Semi-trucks are a ubiquitous part of the nation’s landscape. Drive even a few miles along any highway in America, and you are bound to see a number of tractor trailers hauling freight at all times of the day.
You may instinctively try to keep your distance from these big rigs when driving alongside them just due to their towering size. If so, your instincts are correct. Eighteen-wheelers pose a significant danger to the motoring public. If you are ever involved in an accident with a semi-truck, you may want to meet with an auto accident lawyer in Columbia, MD to seek compensation for your injuries.

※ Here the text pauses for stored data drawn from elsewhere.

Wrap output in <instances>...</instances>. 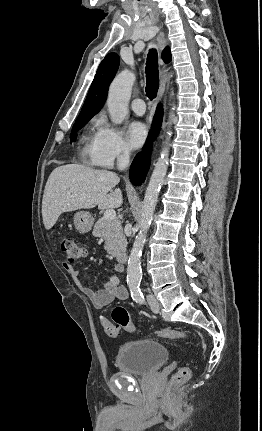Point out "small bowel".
Listing matches in <instances>:
<instances>
[{
  "label": "small bowel",
  "mask_w": 262,
  "mask_h": 431,
  "mask_svg": "<svg viewBox=\"0 0 262 431\" xmlns=\"http://www.w3.org/2000/svg\"><path fill=\"white\" fill-rule=\"evenodd\" d=\"M65 269L70 274L74 284L83 294L90 298L92 304L97 309H103L114 301H124L128 298L127 289L119 285V281L116 277L105 281L97 291H92L84 285L74 266L67 264L65 265ZM117 270H121L120 267H118Z\"/></svg>",
  "instance_id": "obj_1"
}]
</instances>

Have you ever thought about why these tractor trailers are so dangerous? Below are just some of the reasons why.
Semi-Trucks Are Heavier
The first thing that probably comes to mind is the weight differential. Big trucks are much, much heavier than passenger vehicles. Depending on what cargo it is carrying, the truck probably weighs anywhere from 50,000 pounds up to a maximum weight in the United States of 80,000 pounds dispersed over 18 wheels. In stark contrast, the typical passenger car weighs a mere 3,000 pounds, and the average pickup truck weights only 6,000 pounds. The size advantage gives truckers a far greater chance of surviving in a crash than passenger sin other vehicles.
Semi-Trucks Are Longer
Obviously, semi-trucks are not only heavier than passenger vehicles, but they are also much longer. This added length lessens their maneuverability and makes them more difficult to handle, thereby increasing the danger they pose.
Larger Blind Spots
The added length of a tractor trailer increases the size of its various blind spots. Given their massive size, blind spots exist on both sides of the truck, as well as in the front and back. Truckers oftentimes simply cannot see much smaller vehicles in close proximity to them leading to many “side swipe” accidents everyday on the nation’s highways.
These are only some of the reasons why big rigs are so dangerous. Caution should always be taken when sharing the road with them.